In the above-cited related toroidal type continuously variable transmission, an input-side disk 2 serving as a first disk is supported concentrically with an input shaft 1. In addition, there is fixed an output-side disk 4 serving as a second disk to the end portion of an output shaft 3 disposed concentrically with the input shaft 1. In the inside of a casing in which the toroidal type continuously variable transmission is stored, there are disposed a pair of trunnions 6, 6 which are able to swing about their respective pivot shafts 5, 5 respectively disposed at positions along an imaginary plane that is perpendicular to an imaginary line connecting the respective axes of the input and output shafts 1 and 3, and distanced from the intersection of the imaginary plane and imaginary line. This physical relation is hereinafter referred to as "torsional relation".
The pivot shafts 5, 5 are respectively disposed on the outer side surfaces of the two end portions of the trunnions 6, 6. Also, the base end portions of displacement shafts 7, 7 are respectively supported in the central portions of the trunnions 6, 6 and, if the trunnions 6, 6 are swung about the pivot shafts 5, 5 respectively, the inclination angles of the displacement shafts 7, 7 can be adjusted freely. On the peripheries of the two displacement shafts 7, 7 supported on the two trunnions 6, 6, there are supported a plurality of power rollers 8, 8 respectively in such a manner that they can be rotated freely.
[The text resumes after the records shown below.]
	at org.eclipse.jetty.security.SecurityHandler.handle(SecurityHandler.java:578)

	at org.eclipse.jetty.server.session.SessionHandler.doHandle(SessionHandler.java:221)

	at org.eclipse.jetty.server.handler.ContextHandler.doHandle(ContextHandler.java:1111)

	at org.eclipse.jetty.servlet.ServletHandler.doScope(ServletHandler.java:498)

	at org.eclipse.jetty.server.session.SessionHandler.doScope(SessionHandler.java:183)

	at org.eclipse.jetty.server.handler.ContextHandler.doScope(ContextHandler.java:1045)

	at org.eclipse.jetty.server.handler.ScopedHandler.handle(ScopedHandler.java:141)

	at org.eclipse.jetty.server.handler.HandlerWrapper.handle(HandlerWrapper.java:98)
And, the power rollers 8, 8 are respectively interposed between the two input- and output-side disks 2 and 4.
The input- and output-side disks 2 and 4 respectively include inner surfaces 2a and 4a which are opposed to each other, while the sections of the mutually opposing inner surfaces 2a and 4a are formed as concave surfaces which can be obtained by rotating an arc having the pivot shaft 5 as a center thereof. And, the plurality of power rollers 8 and 8 respectively include peripheral surfaces 8a and 8a which are formed as spherical-shaped convex surfaces, while the peripheral surfaces 8a and 8a of the power rollers 8 and 8 are respectively in contact with the inner surfaces 2a and 4a of the input- and output-side disks 2 and 4.
Between the input shaft 1 and input-side disk 2, there is interposed a pressure device 9 of a loading cam type, while the input-side disk 2 is elastically pressed toward the output-side disk 4 by the pressure device 9. The pressure device 9 is composed of a cam plate 10 rotatable together with the input shaft 1, and a plurality of (for example, four pieces of) rollers 12, 12 which are respectively held by a retainer 11.
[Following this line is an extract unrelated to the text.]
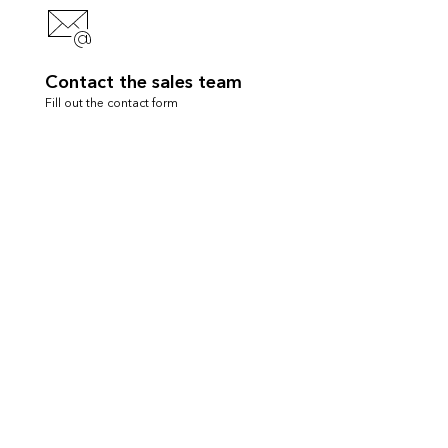
Contact the sales team
Fill out the contact form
On one side surface (in FIGS. 1 and 2, on the left side surface) of the cam plate 10, there is formed a cam surface 13 being a curved surface which extends over the circumferential direction of the cam plate 10; and, on the outer surface (in FIGS. 1 and 2, on the right side surface) of the input-side disk 2, there is also formed a similar cam surface 14. And, the rollers 12, 12 are supported in such a manner that they can be freely rotated about their respective shafts which extend in the radial direction with respect to the center of the input shaft 1.
When the above-structured toroidal type continuously variable transmission is in use, if the cam plate 10 is rotated with the rotation of the input shaft 1,,then the plurality of rollers 12, 12 are pressed against the cam surface 14 on the outer surface of the input-side disk 2 by the cam surface 13. As a result of this, the input-side disk 2 is pressed against the plurality of power rollers 8, 8 and, at the same time, the pair of cam surfaces 13 and 14 are pressed against the plurality of rollers 12, 12, so that the input-side disk 2 is rotated. And, the rotation of the input-side disk 2 is transmitted through the plurality of power rollers 8, 8 to the output-side disk 4, so that the output shaft 3 fixed to the output-side disk 4 is rotated.
In a case of changing the rotation speed of the input and output shafts 1 and 3, in particular, at first, when decelerating the rotation speed between the input and output shafts 1 and 3, the trunnions 6, 6 are respectively swung about the pivots 5, 5, and the displacement shafts 7, 7 are respectively inclined so that the peripheral surfaces 8a, 8a of the power rollers 8, 8, as shown in FIG. 1, can be respectively contacted with the portion of the inner surface 2a of the input-side disk 2 located near the center thereof and with the portion of the inner surface 4a of the output-side disk 4 located near the outer periphery thereof.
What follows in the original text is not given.